__Required work__
The stretch wanted below opens at the line containing "before any decision." and closes at the line containing "according to the". Please return it exactly, with no other lines.

Collected data

■ ■ ■

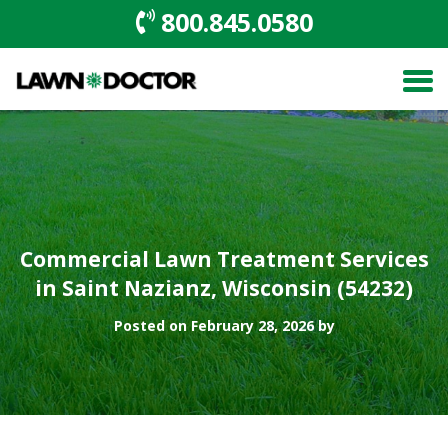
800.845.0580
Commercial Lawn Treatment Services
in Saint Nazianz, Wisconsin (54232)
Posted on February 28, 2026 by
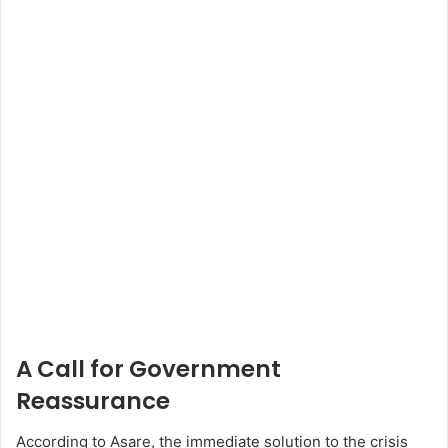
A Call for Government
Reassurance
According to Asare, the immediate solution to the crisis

■ ■ ■

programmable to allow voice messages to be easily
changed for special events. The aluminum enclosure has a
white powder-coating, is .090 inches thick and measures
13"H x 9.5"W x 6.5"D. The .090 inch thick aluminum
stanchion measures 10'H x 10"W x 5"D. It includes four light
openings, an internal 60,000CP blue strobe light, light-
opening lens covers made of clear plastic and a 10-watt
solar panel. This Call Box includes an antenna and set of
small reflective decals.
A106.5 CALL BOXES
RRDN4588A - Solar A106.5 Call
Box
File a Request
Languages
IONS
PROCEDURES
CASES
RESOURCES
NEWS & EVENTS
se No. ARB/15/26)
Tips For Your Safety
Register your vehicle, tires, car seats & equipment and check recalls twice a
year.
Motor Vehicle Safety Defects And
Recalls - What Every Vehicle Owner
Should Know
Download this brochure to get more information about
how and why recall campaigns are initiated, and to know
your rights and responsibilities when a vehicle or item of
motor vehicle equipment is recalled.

■ ■ ■

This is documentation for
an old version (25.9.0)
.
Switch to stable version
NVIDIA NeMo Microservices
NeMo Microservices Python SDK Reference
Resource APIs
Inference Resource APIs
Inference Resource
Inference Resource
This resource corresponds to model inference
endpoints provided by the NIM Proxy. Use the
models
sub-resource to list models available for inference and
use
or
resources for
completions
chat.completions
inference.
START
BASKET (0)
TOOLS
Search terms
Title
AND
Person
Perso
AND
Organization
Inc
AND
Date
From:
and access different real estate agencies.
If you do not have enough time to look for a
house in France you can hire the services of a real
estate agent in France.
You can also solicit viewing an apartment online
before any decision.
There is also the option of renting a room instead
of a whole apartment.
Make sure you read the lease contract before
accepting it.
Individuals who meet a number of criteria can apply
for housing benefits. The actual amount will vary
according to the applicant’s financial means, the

■ ■ ■

__Expected answer__
before any decision.
There is also the option of renting a room instead
of a whole apartment.
Make sure you read the lease contract before
accepting it.
Individuals who meet a number of criteria can apply
for housing benefits. The actual amount will vary
according to the applicant’s financial means, the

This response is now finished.